DOJ Approves Greater New York Hospital Association’s Proposed Gainsharing Program

On January 16, the Department of Justice’s Antitrust Division (“DOJ”) announced that it does not presently intend to challenge the Greater New York Hospital Association’s (“GNYHA”) proposed gainsharing program. The program was designed to provide a framework for participating hospitals to measure physician performance against certain benchmarks and award bonuses to physicians for quality and efficiency improvements. The DOJ concluded that the program neither constitutes a horizontal agreement on compensation levels nor an exchange of information that would facilitate anticompetitive coordinated limits on physician compensation.

GNYHA is a trade association with 250 hospital and continuing care facility members in New York and several nearby states. GNYHA wrote to the DOJ seeking a business review of its proposed voluntary gainsharing program for its 100 New York hospital members. Gainsharing programs incentivize physicians to consider their use of hospital resources in decision-making by rewarding them with a “share” of the “gain” that results from increased efficiency. GNYHA explained that its program is based upon Medicare’s gainsharing programs and differs primarily in that its application is broader than just Medicare products.

As such, no information provided by GNYHA to any individual hospital may be shared with any other hospital. GNYHA’s members are not required to participate in the program and the program will be implemented by participants with individually-determined variations to address their own specific needs. The participants will give GNYHA publicly-available data about their costs. This data will be: at least three months old, supplied by at least five entities, with no individual representing more than 25% on a weighted basis, and aggregated so that the hospitals who receive the combined data cannot identify prices charged by others. Using this data, GNYHA will develop a Best Practice Norm for each All Patient Refined Diagnosis Related Group (“APR-DRG”) (a code designated by Medicare for each specific treatment or procedure) as the 25th percentile of the cost among all hospitals in New York State for the particular APR-DRG. GNYHA will then measure each physician’s performance relative to this Best Practice Norm and will share this information only with the hospital employing the physician. Each hospital will then independently determine whether it will make any incentive payment and its own incentive payment cap in the event that it does make payments. The cap imposed is required to be a specific percentage of Medicare Part B fees and supported by a legal opinion. Finally, GNYHA will contract a health care consultant to conduct a fair market value analysis to ensure that the hospitals’ and physicians’ actions justify the award of incentive payments. These last two measures will ensure that the incentive payments do not cause participating hospitals to run afoul of the Stark Law or the Anti-Kickback Statute.

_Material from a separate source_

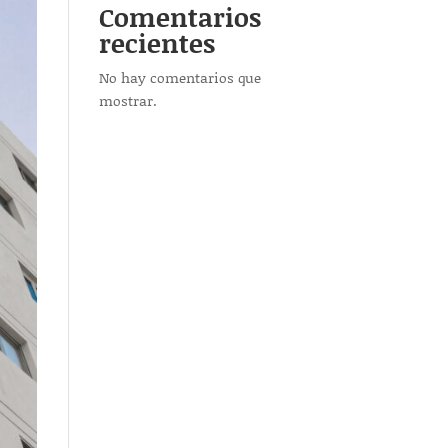
Comentarios
recientes
No hay comentarios que
mostrar.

In determining that it has no present intention to challenge GNYHA’s program as described, the DOJ primarily focused on the lack of data sharing and the necessity to include the incentive payment cap and conduct a fair market value analysis. First, the fact that the program would not allow for or facilitate participants’ sharing of competitively-sensitive information was crucial to DOJ’s approval because otherwise the hospitals could set prices for their services or physician salaries which would violate the antitrust laws. Second, the DOJ allowed for the program provisions related to physician payment caps and fair market value analysis because they were reasonably necessary to further the procompetitive purposes of the gainsharing program. But if these provisions are used as a pretense to standardize the participating hospitals’ incentive payments to physicians, the DOJ clearly stated that the hospitals and GNYHA would be subject to prosecution.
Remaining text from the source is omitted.